#### [Exercise details]
When a line below contains the string "Mumbai", show that line.

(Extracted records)
[Start of Attachment]

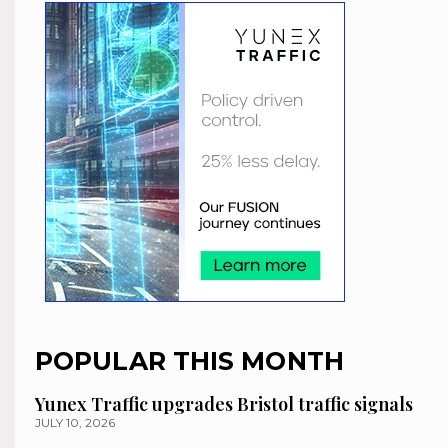
POPULAR THIS MONTH
Yunex Traffic upgrades Bristol traffic signals
JULY 10, 2026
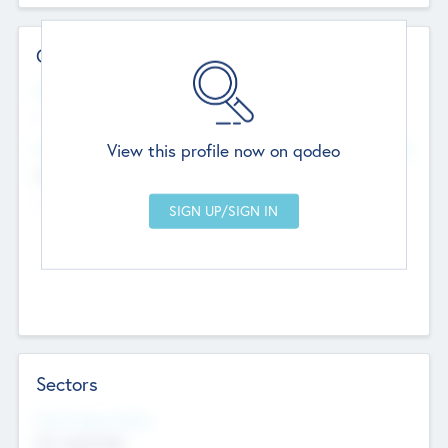
Contact Details
Website
--
View this profile now on qodeo
Head Office
Add Offices
Chandigarh, India
--
Sectors
Social Impact Status
Not applicable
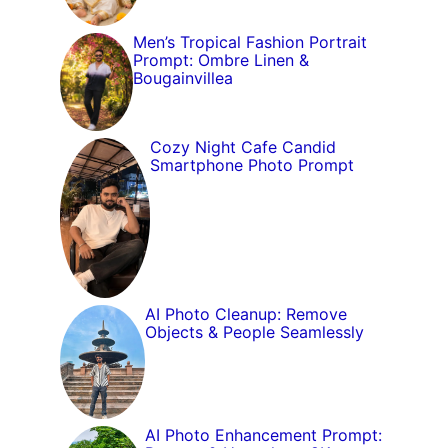
Men’s Tropical Fashion Portrait
Prompt: Ombre Linen &
Bougainvillea
Cozy Night Cafe Candid
Smartphone Photo Prompt
AI Photo Cleanup: Remove
Objects & People Seamlessly
AI Photo Enhancement Prompt:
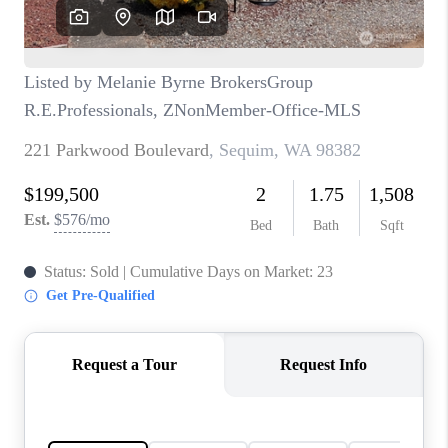
CAREERS
HUD HOMES
OUR AREAS
ABOUT PLACE
CONNECT
BLOG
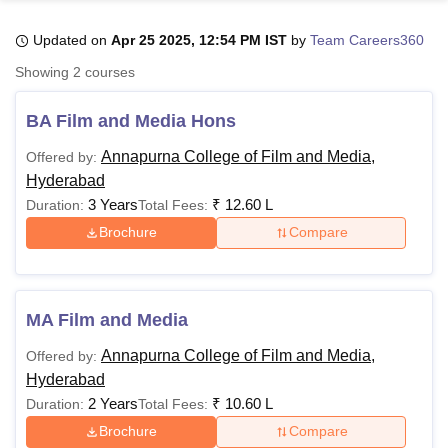
Updated on
Apr 25 2025, 12:54 PM IST
by
Team Careers360
U Bhopal
Showing
2
courses
MS Lucknow
KMC Manipal
King George Medical College Lucknow
MMC 
u University
Calcutta University
Guru Gobind Singh Indraprastha Univer
BA Film and Media Hons
ni
UPES Dehradun
Amity University Noida
Lovely Professional University
 Agricultural University, Anand
Annapurna College of Film and Media,
Offered by:
stitute of Fundamental Research, Mumbai
Indian Agricultural Research I
Hyderabad
oimbatore
Vellore Institute of Technology, Vellore
SRM Institute of Scien
3 Years
₹
12.60 L
Duration:
Total Fees:
Brochure
Compare
pital College Of Nursing, Mumbai
ICT Mumbai
ASMSOC Mumbai
adras Christian College
Loyola College
Crescent College
HITS Chennai
n Centre, Kolkata
Guru Nanak Institute Of Hotel Management, Kolkata
J
ocial Sciences
Competition
Pharmacy
Animation and Design
MA Film and Media
iversity Reviews
Amrita Vishwa Vidyapeetham Reviews
IBS Hyderabad 
Annapurna College of Film and Media,
Offered by:
Hyderabad
2 Years
₹
10.60 L
Duration:
Total Fees:
Brochure
Compare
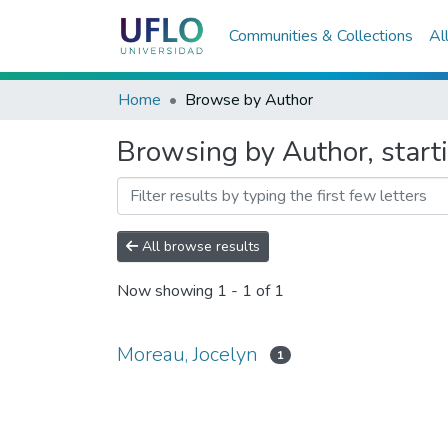
Communities & Collections
Al
Home
Browse by Author
Browsing by Author, start
All browse results
Now showing
1 - 1 of 1
Moreau, Jocelyn
1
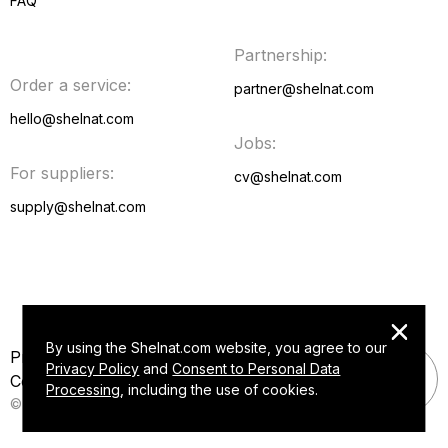
FAQ
Partnership:
Video
Order a service:
partner@shelnat.com
FAQ
hello@shelnat.com
Jobs:
For suppliers:
cv@shelnat.com
supply@shelnat.com
By using the Shelnat.com website, you agree to our
Privacy policy
Privacy Policy
and
Consent to Personal Data
Consent to Personal Data Processing
Processing
, including the use of cookies.
© Shelnat 2015 — 2026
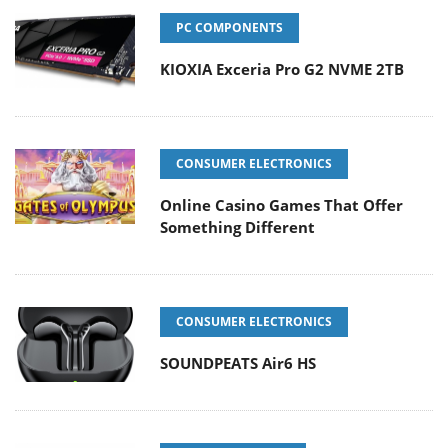
PC COMPONENTS
KIOXIA Exceria Pro G2 NVME 2TB
CONSUMER ELECTRONICS
Online Casino Games That Offer
Something Different
CONSUMER ELECTRONICS
SOUNDPEATS Air6 HS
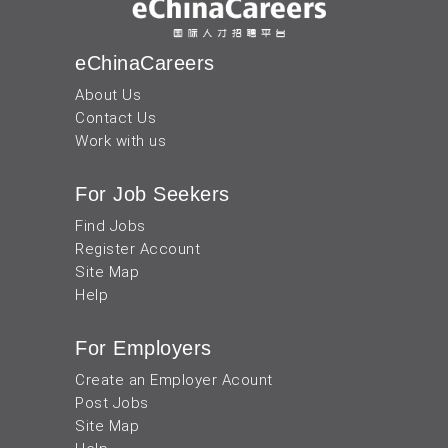
eChinaCareers
About Us
Contact Us
Work with us
For Job Seekers
Find Jobs
Register Account
Site Map
Help
For Employers
Create an Employer Acount
Post Jobs
Site Map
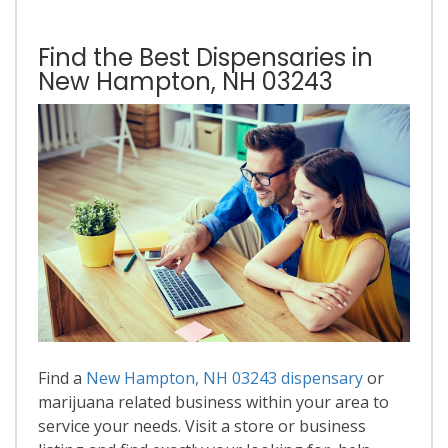
Find the Best Dispensaries in
New Hampton, NH 03243
Find a
New Hampton, NH 03243 dispensary
or
marijuana related business within your area to
service your needs. Visit a store or business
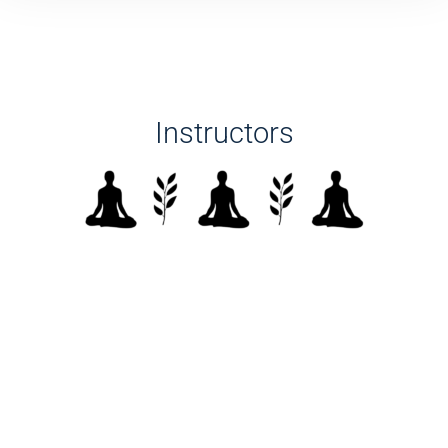
Instructors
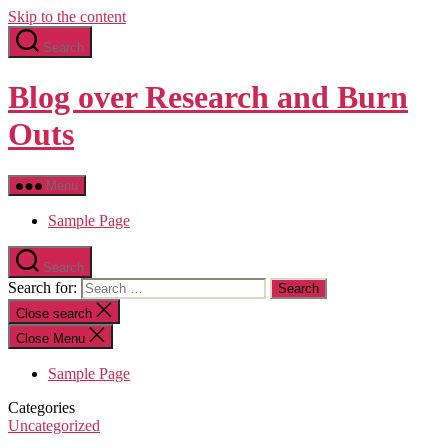
Skip to the content
Search
Blog over Research and Burn
Outs
Menu
Sample Page
Search
Search for:
Close search
Close Menu
Sample Page
Categories
Uncategorized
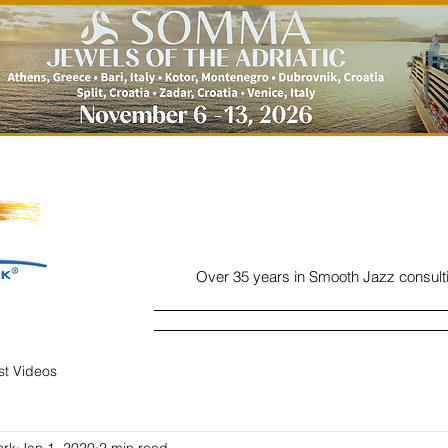
Over 35 years in Smooth Jazz consult
Home
Listen
Charts
Read
ist Videos
ork
Jan 1, 2020
2 min read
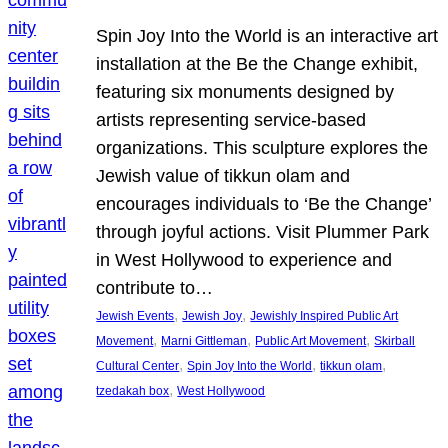
Spin Joy Into the World is an interactive art
installation at the Be the Change exhibit,
featuring six monuments designed by
artists representing service-based
organizations. This sculpture explores the
Jewish value of tikkun olam and
encourages individuals to ‘Be the Change’
through joyful actions. Visit Plummer Park
in West Hollywood to experience and
contribute to…
, 
, 
Jewish Events
Jewish Joy
Jewishly Inspired Public Art
, 
, 
, 
Movement
Marni Gittleman
Public Art Movement
Skirball
, 
, 
, 
Cultural Center
Spin Joy Into the World
tikkun olam
, 
tzedakah box
West Hollywood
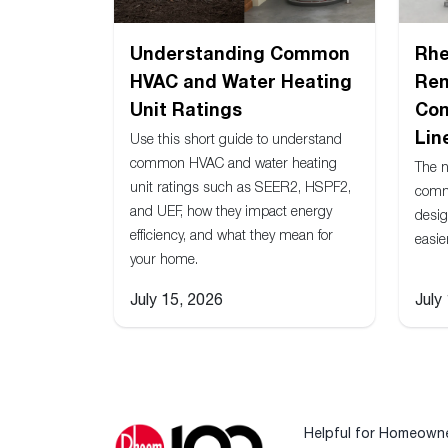
Understanding Common
Rh
HVAC and Water Heating
Ren
Unit Ratings
Com
Lin
Use this short guide to understand
common HVAC and water heating
The 
unit ratings such as SEER2, HSPF2,
comm
and UEF, how they impact energy
desig
efficiency, and what they mean for
easie
your home.
July 15, 2026
July
Helpful for Homeown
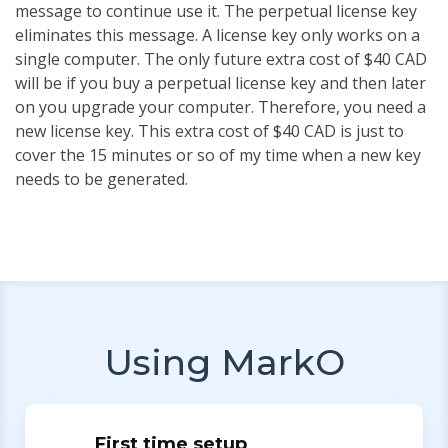
message to continue use it. The perpetual license key
eliminates this message. A license key only works on a
single computer. The only future extra cost of $40 CAD
will be if you buy a perpetual license key and then later
on you upgrade your computer. Therefore, you need a
new license key. This extra cost of $40 CAD is just to
cover the 15 minutes or so of my time when a new key
needs to be generated.
Using MarkO
First time setup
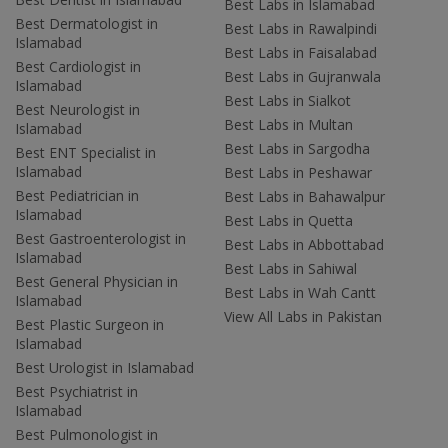
Best Labs in Islamabad
Best Dermatologist in
Best Labs in Rawalpindi
Islamabad
Best Labs in Faisalabad
Best Cardiologist in
Best Labs in Gujranwala
Islamabad
Best Labs in Sialkot
Best Neurologist in
Best Labs in Multan
Islamabad
Best Labs in Sargodha
Best ENT Specialist in
Islamabad
Best Labs in Peshawar
Best Pediatrician in
Best Labs in Bahawalpur
Islamabad
Best Labs in Quetta
Best Gastroenterologist in
Best Labs in Abbottabad
Islamabad
Best Labs in Sahiwal
Best General Physician in
Best Labs in Wah Cantt
Islamabad
View All Labs in Pakistan
Best Plastic Surgeon in
Islamabad
Best Urologist in Islamabad
Best Psychiatrist in
Islamabad
Best Pulmonologist in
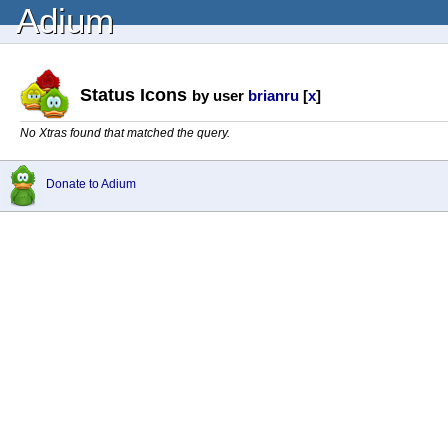
Adium
Status Icons
by user
brianru
[
x
]
No Xtras found that matched the query.
Donate to Adium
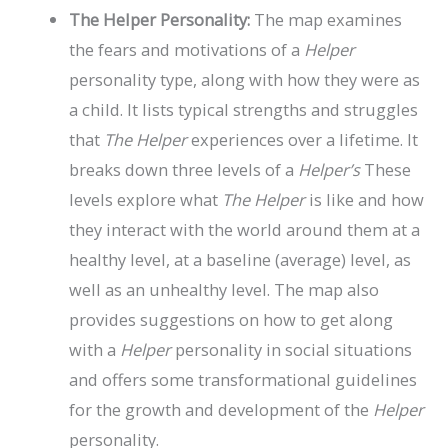
The Helper Personality:
The map examines
the fears and motivations of a
Helper
personality type, along with how they were as
a child. It lists typical strengths and struggles
that
The Helper
experiences over a lifetime. It
breaks down three levels of a
Helper’s
These
levels explore what
The Helper
is like and how
they interact with the world around them at a
healthy level, at a baseline (average) level, as
well as an unhealthy level. The map also
provides suggestions on how to get along
with a
Helper
personality in social situations
and offers some transformational guidelines
for the growth and development of the
Helper
personality.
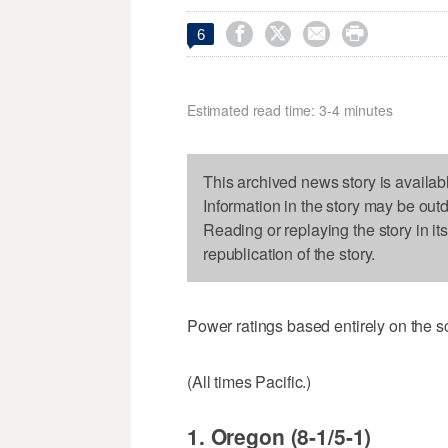




6
Estimated read time: 3-4 minutes
This archived news story is availab
Information in the story may be out
Reading or replaying the story in it
republication of the story.
Power ratings based entirely on the s
(All times Pacific.)
1. Oregon (8-1/5-1)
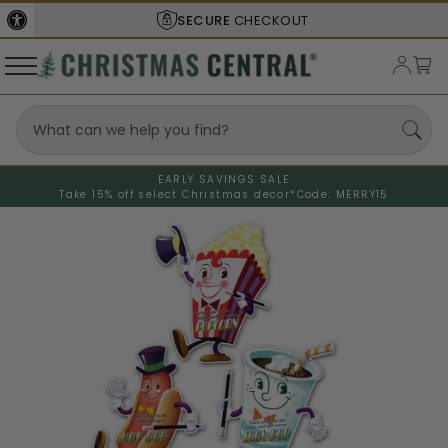
SECURE
CHECKOUT
EARLY SAVINGS SALE
Take 15% off select Christmas decor*
Code: MERRY15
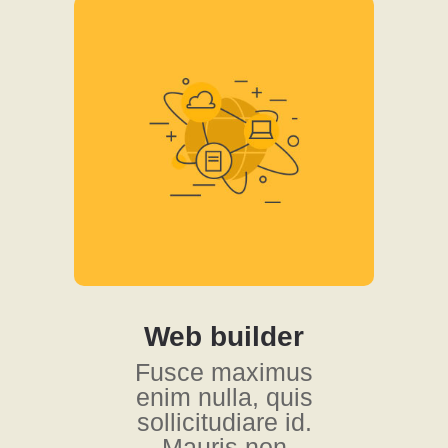
Web builder
Fusce maximus
enim nulla, quis
sollicitudiare id.
Mauris non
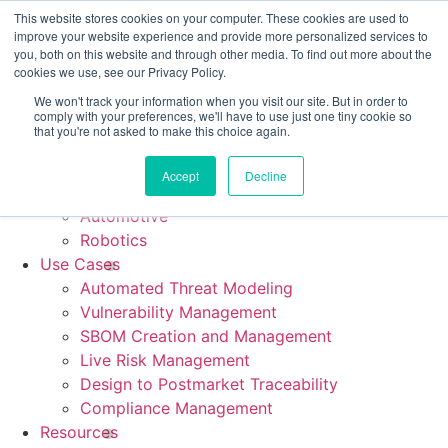
CRA compliance begins Sept 11. Are you ready? We'll show
This website stores cookies on your computer. These cookies are used to
you how.
improve your website experience and provide more personalized services to
you, both on this website and through other media. To find out more about the
cookies we use, see our Privacy Policy.
We won't track your information when you visit our site. But in order to
comply with your preferences, we'll have to use just one tiny cookie so
Platform
that you're not asked to make this choice again.
Industries
Medical Device
Accept
Decline
Industrial & IoT
Automotive
Robotics
Use Cases
Automated Threat Modeling
Vulnerability Management
SBOM Creation and Management
Live Risk Management
Design to Postmarket Traceability
Compliance Management
Resources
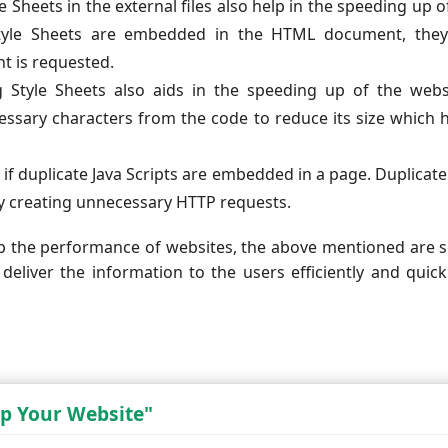
 Sheets in the external files also help in the speeding up o
 Style Sheets are embedded in the HTML document, they
 is requested.
g Style Sheets also aids in the speeding up of the webs
ssary characters from the code to reduce its size which 
if duplicate Java Scripts are embedded in a page. Duplicate
y creating unnecessary HTTP requests.
p the performance of websites, the above mentioned are
 deliver the information to the users efficiently and quick
p Your Website"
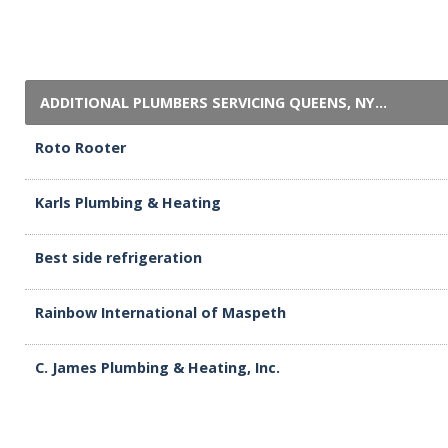
ADDITIONAL PLUMBERS SERVICING QUEENS, NY...
Roto Rooter
Karls Plumbing & Heating
Best side refrigeration
Rainbow International of Maspeth
C. James Plumbing & Heating, Inc.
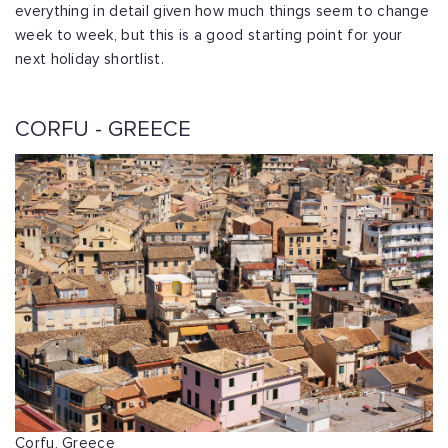
everything in detail given how much things seem to change
week to week, but this is a good starting point for your
next holiday shortlist.
CORFU - GREECE
Corfu, Greece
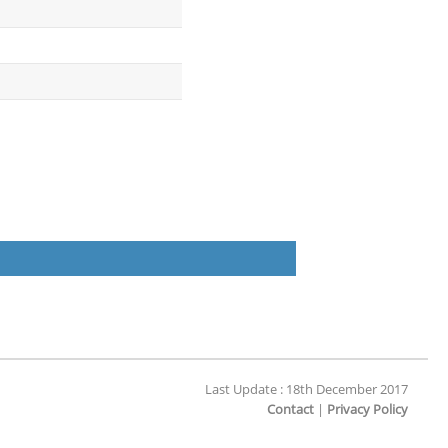
Last Update : 18th December 2017
Contact
|
Privacy Policy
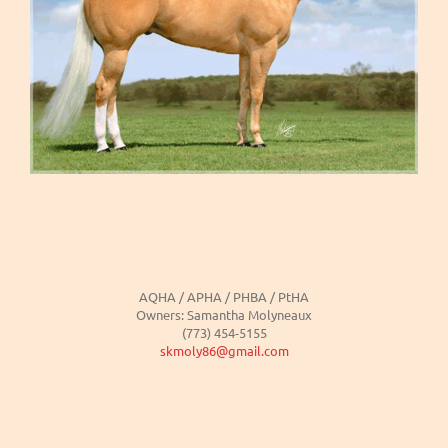
AQHA / APHA / PHBA / PtHA
Owners: Samantha Molyneaux
(773) 454-5155
skmoly86@gmail.com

[End of Attachment]

#### [Exercise output]
stitute of Fundamental Research, Mumbai
pital College Of Nursing, Mumbai
ICT Mumbai
ASMSOC Mumbai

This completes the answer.